Multiple Scattering

Lens aberrations limit image resolution, but they do not affect diffracted intensities. The intensities measured in a diffraction experiment are related to the Fourier transformation of the potential projected along the direction of the incident beam, and the farther a spot is from the central spot, the higher the frequency of the Fourier component it represents. Higher spatial frequencies correspond to smaller length scales, so the resolution measured in a diffraction experiment is equal to the inverse of the highest-spatial-frequency intensities in the diffraction pattern. If a crystal is very well-ordered, diffracted intensity to resolutions finer than 0.1 nm can readily be obtained (see Figure 1). On the other hand, multiple scattering mixes the intensities from different diffraction spots.

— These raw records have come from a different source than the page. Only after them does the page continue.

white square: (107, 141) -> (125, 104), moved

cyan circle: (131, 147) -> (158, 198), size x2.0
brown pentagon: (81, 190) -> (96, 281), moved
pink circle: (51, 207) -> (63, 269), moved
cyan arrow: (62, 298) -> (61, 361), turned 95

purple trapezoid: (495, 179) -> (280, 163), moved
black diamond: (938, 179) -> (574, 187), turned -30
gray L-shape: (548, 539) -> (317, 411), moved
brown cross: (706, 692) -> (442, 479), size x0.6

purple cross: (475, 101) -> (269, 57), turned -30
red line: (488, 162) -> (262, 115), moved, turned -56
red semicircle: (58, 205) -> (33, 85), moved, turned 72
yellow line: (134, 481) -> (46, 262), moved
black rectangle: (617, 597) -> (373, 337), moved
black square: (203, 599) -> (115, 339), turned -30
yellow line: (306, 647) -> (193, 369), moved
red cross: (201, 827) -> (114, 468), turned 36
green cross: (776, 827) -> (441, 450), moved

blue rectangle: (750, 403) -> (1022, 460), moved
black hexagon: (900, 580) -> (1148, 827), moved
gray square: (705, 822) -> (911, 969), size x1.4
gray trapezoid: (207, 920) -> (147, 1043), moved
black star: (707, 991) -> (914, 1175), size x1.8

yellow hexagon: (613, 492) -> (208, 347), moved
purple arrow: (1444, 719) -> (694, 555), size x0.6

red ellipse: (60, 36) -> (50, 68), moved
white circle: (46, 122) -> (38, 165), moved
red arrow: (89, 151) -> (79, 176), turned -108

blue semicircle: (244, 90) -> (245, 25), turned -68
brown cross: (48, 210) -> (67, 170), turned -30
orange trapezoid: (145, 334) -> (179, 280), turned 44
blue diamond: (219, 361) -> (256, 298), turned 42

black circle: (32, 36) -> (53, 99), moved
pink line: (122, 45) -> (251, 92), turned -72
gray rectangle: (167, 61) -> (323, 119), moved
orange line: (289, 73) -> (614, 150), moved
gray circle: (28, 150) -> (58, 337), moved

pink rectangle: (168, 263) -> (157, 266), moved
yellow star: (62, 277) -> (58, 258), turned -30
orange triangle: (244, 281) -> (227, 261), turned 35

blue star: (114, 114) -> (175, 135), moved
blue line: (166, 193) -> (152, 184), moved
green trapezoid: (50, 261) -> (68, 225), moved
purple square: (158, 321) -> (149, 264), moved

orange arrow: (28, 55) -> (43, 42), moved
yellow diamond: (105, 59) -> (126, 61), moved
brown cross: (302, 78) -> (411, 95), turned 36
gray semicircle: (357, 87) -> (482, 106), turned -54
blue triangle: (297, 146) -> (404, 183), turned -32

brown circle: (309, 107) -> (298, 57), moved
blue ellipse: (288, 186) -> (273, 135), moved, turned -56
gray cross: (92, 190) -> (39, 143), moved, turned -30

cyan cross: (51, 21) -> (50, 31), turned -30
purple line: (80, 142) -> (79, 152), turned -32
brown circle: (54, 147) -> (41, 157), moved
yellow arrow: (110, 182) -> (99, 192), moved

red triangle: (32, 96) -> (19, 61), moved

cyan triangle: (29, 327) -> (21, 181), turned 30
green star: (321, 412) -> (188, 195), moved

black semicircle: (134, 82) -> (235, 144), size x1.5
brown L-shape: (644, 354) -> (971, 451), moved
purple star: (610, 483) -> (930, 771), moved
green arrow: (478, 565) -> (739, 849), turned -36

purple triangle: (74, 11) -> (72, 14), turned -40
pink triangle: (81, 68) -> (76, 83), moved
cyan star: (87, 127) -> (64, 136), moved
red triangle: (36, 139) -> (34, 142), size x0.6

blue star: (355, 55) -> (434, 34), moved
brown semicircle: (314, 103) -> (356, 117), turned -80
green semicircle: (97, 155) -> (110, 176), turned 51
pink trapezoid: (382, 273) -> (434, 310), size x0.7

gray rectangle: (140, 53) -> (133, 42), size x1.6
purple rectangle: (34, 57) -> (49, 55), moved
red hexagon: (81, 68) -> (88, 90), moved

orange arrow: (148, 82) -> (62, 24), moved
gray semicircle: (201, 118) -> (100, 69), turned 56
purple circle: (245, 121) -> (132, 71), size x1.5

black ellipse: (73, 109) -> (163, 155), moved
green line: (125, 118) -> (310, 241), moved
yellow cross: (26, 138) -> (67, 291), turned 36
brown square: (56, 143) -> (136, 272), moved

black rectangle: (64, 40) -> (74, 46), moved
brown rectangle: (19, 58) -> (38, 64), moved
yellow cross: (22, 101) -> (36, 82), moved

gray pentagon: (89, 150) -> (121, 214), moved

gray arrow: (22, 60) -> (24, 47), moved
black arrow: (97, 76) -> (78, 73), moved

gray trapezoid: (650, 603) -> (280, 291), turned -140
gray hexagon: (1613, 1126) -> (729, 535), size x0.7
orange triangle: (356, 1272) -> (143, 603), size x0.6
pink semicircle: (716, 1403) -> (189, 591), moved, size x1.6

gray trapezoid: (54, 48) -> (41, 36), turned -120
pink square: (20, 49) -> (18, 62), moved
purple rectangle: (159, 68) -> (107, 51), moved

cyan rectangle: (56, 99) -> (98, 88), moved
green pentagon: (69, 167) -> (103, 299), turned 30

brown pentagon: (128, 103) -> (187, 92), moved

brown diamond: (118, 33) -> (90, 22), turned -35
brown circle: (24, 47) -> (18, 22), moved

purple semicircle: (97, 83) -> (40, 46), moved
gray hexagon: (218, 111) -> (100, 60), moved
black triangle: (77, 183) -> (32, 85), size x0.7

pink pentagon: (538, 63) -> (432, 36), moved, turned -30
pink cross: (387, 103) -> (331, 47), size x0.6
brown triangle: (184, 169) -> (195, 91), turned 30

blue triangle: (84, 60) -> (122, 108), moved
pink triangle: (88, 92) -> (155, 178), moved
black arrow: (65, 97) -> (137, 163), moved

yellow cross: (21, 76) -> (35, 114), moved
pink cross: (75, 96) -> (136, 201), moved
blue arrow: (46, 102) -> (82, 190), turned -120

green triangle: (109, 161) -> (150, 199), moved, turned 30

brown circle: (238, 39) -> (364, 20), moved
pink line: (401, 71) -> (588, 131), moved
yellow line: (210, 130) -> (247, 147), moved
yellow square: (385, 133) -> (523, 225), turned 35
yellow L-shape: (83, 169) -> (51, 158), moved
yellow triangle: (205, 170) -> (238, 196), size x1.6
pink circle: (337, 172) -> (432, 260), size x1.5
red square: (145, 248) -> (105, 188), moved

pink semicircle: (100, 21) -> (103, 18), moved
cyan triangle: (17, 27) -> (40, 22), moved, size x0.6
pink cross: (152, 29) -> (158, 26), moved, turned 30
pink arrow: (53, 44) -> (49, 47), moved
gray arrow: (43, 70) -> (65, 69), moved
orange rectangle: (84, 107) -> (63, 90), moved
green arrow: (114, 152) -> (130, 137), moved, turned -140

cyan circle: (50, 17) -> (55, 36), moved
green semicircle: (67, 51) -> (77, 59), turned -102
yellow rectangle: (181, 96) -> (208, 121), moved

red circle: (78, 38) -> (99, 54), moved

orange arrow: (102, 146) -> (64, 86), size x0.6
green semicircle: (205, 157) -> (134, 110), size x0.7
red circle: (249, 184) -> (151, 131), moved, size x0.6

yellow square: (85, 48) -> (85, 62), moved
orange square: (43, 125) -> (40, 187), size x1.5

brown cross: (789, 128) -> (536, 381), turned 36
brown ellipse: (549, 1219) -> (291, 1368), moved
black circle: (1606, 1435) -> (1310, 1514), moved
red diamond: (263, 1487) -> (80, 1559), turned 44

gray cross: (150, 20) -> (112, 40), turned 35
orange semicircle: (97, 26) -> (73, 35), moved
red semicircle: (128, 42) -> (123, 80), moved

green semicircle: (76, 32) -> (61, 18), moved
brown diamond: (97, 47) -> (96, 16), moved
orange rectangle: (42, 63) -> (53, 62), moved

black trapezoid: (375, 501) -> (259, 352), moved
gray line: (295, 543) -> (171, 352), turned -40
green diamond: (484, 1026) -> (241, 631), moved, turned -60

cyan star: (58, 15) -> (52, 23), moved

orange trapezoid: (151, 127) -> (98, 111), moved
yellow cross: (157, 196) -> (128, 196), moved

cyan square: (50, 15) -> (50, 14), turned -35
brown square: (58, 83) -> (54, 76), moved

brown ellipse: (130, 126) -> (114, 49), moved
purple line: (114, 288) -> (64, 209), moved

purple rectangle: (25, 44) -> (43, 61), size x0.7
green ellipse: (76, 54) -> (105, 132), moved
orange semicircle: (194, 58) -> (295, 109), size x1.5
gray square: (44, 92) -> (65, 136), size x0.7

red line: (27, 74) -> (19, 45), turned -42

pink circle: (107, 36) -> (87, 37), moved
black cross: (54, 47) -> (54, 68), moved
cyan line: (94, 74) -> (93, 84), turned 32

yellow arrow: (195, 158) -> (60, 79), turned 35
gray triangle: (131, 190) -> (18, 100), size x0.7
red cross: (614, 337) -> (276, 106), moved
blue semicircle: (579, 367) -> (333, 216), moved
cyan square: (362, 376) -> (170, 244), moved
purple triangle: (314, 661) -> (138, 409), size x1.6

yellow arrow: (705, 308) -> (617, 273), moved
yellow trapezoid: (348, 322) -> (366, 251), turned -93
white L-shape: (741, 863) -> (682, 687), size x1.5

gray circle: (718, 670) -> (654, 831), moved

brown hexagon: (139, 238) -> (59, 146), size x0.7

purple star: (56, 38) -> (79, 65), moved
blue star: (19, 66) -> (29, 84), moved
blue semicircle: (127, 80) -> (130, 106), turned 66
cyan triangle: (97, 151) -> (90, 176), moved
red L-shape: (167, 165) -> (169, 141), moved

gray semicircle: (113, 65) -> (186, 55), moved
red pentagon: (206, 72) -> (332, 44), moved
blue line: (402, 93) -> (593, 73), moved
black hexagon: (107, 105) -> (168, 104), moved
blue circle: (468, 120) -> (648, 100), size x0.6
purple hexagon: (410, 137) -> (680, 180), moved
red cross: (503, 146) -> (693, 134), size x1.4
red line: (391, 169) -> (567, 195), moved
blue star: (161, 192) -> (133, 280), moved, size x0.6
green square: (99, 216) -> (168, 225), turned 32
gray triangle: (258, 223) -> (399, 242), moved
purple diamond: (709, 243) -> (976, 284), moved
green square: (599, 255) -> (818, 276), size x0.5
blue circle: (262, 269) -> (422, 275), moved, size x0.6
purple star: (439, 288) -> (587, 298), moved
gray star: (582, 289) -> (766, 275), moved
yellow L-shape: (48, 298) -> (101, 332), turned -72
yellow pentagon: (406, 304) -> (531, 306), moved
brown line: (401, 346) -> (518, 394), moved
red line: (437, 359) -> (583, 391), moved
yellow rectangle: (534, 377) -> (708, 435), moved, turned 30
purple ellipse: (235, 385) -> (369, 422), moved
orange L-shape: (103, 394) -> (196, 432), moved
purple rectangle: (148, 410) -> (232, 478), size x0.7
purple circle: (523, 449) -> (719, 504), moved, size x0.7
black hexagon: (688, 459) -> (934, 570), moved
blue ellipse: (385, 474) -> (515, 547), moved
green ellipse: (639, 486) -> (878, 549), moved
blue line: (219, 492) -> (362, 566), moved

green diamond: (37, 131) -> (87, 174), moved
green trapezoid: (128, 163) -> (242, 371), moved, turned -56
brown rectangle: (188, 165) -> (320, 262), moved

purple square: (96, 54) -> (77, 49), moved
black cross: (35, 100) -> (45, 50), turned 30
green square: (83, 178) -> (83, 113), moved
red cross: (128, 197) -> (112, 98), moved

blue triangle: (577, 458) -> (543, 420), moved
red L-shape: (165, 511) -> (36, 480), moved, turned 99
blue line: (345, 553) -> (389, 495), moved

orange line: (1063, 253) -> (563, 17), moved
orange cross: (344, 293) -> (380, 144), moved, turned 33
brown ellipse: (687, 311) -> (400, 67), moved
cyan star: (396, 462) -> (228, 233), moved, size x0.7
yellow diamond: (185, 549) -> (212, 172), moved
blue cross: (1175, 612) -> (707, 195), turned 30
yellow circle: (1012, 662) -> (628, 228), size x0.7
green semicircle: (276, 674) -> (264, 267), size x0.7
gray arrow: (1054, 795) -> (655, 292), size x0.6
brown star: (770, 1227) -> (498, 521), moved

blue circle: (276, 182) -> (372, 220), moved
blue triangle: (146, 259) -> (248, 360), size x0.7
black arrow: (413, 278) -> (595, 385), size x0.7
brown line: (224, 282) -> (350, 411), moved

A simple way to think of this is that an electron can be scattered from the initial state with momentum vector k to an intermediate state with momentum vector k′, then again to a final state with momentum vector k″, where k – k′ and k″ – k′ are both in the Bragg condition. The difference in momentum vectors is equal to 2π times a reciprocal lattice vector. In the case where both scatterings from k to k′ and k′ to k″ result in strong reflections, a significant fraction of those electrons diffracted by the first scattering will end up in a spot different from what is calculated for a single scattering. Because assuming a single scattering gives a diffraction pattern equal to the Fourier transform of the projected potential, and because analysis of diffraction patterns typically reconstructs the potential through the inverse Fourier transform, the shifting of diffracted intensities by multiple scattering causes a systematic error in the analysis of electron diffraction by the usual methods. Deconvoluting the data to determine what would be the result if there had been only a single scattering can be prohibitively difficult.

Figure 1: SAED pattern taken from a roughly 10-nm thick crystal of copper perchlorophthalocyanine. The diffraction spots extend to a resolution of better than 0.1 nm. The pattern was recorded on Lo Dose mammography film, from which a 2 × 2 slide was made. The slide was scanned to produce this figure, so the information in the original recording was of somewhat higher resolution than seen here. There are clear non-uniformities in the intensities that demonstrate that there is structural information in the pattern, and the intensities can be phased using direct methods to produce a map of the structure to atomic level.

An additional complication is that multiple scattering can be either coherent, called dynamical scattering, or incoherent, called secondary scattering. Dynamical scattering arises from a single, well-ordered crystal; whereas secondary scattering occurs when different parts of the crystal are characterized by different lattices, which can occur when different layers of a crystal are displaced from one another due to fractures, for example. In the latter case, a phase difference can arise due to different displacements at different positions, so secondary scattering depends on intensities, whereas dynamical scattering is in phase and depends on the amplitudes. In other words, in secondary scattering, the two or more scatterings are independent, whereas in dynamical scattering the second scattering is from states with well-defined phases. (In this paragraph I am using the term “phase” to mean the difference between the crest of a wave and a reference location. I'll refer to this simply as a “phase.”)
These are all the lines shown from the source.